Ein spezifischer Wendepunkt war, als ich mich aufgrund der Pandemiezeiten mit mir selbst auseinandersetzen musste. Als jemand, der sich natürlicherweise isoliert, kanalisierte mein Identitätsgefühl die inneren Fantasien in eine von mir exklusiv gestaltete materielle und physische Umgebung. Das war etwas, was bis dahin – die Investition und Entfaltung dieser Gedanken als Ergänzung des täglichen Rituals – im Alltag eines Collegestudenten im Jahr 2020 unpraktisch oder unnötig gewesen wäre. Ich stellte mich der Gesellschaft mit einem neuen Gefühl der Kontrolle über die Erzählung und die soziale/externe Wahrnehmung vor.
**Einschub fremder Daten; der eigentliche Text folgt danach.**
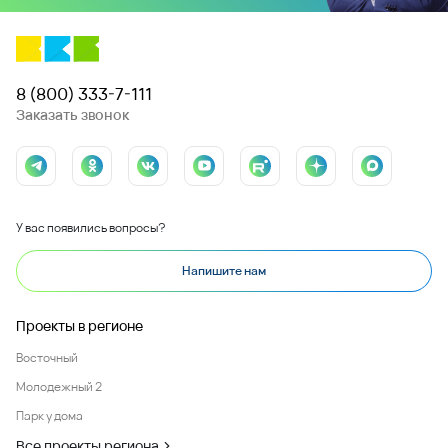
8 (800) 333-7-111
Заказать звонок
У вас появились вопросы?
Напишите нам
Проекты в регионе
Восточный
Молодежный 2
Парк у дома
Все проекты региона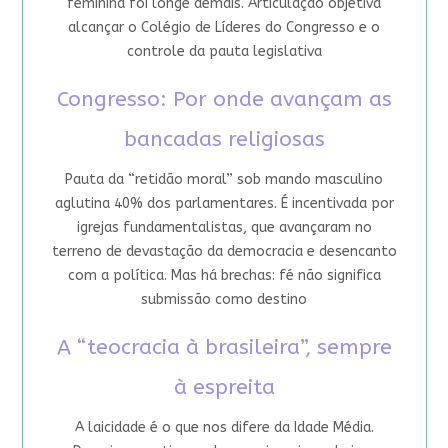
feminina foi longe demais. Articulação objetiva
alcançar o Colégio de Líderes do Congresso e o
controle da pauta legislativa
Congresso: Por onde avançam as
bancadas religiosas
Pauta da “retidão moral” sob mando masculino
aglutina 40% dos parlamentares. É incentivada por
igrejas fundamentalistas, que avançaram no
terreno de devastação da democracia e desencanto
com a política. Mas há brechas: fé não significa
submissão como destino
A “teocracia à brasileira”, sempre
à espreita
A laicidade é o que nos difere da Idade Média.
Wie würdest du dich als Kreativer beschreiben? Siehst du Verbindungen zwischen deiner kreativen Arbeit und deiner Sexualität, die dazu beitragen? Und ermöglicht dir dieser kreative Antrieb eine Form der Selbstreflexion und Selbstfindung?
Ich unterstütze das Paradigma des hypersensuellen Ausdrucks mit einer asexuellen Denkweise, die meinen Charakter entwickelt hat. Und ich denke, das hat sich in meinem kreativen Antrieb gezeigt. Schließlich hängt jedes Konzept und jeder Ansatz vom Kontext ab, in dem es präsentiert wird. Daher erwarte ich vom künstlerischen Umfeld, dass BDSM und „suggestive“ Codes als soziokultureller Diskurs und nicht als Sexualisierung meiner (oder anderer) Person in der Öffentlichkeit verstanden werden.

Wie nutzt du Mode als Werkzeug, um gesellschaftliche Normen bezüglich Sexualität und Identität anzusprechen und herauszufordern?
Diese Frage ist eng mit der vorherigen verknüpft. Jeder hat den Ausdruck „Sex sells“ gehört oder verwendet. Modekampagnen sind ein Beispiel dafür. Obwohl wir als Kollektiv so ängstlich sind, unsere Wünsche und Bedürfnisse in einem entspannten Ton zu artikulieren. Diese sexuelle Entbehrung in der Art und Weise, wie wir kommunizieren, ist es, die Missverständnisse von Werten und Verhaltensweisen hervorruft. Sie zeigt auch wirklich, wie Menschen ihre Körpersprache und Körperpflege konsumieren und artikulieren.


Siehst du Dessous oder Unterwäsche als Medium, um traditionelle Vorstellungen von Geschlecht, Intimität oder Sexualität herauszufordern oder neu zu definieren? Wie hat dies deine Beziehung zu deinem Körper oder anderen beeinflusst?
Dessous sind eine Schicht, die immer vorhanden, aber manchmal übersehen wird, weil sie nicht sichtbar ist. Ich sehe diese Artikel als Designobjekte mit dem Potenzial, die Körper-Euphorie in ihren verschiedenen Erzählungen der Selbstverachtung zu steigern. Ich mag das Konzept nicht, etwas danach auszuwählen, was deinen Partner anziehen könnte, oder nur von jemand anderem ausgewählt zu werden. Für mich fühlt es sich wie ein Prozess der Entpersonalisierung an. Es sollte von innen kommen, bis diese Schicht abgelegt ist, wo du am verletzlichsten bist – das ist das, was deiner Haut am nächsten ist. Rollenspiele sind in dieser Aussage nicht enthalten.


Wie entwickelst du dich heute in deiner Beziehung zu Identität, Intimität und Selbstausdruck weiter?
Ich erlaube mir und allen um mich herum, dass sich unsere Prioritäten jeden Tag ändern können, ohne Erwartungen, wenn jeder Einzelne sein eigenes Gefühl von Erfüllung und Leichtigkeit anstrebt. Es ist normal, dass Dinge ephemer sind, und so sind auch Gefühle und alles andere, was als garantiert angesehen werden kann.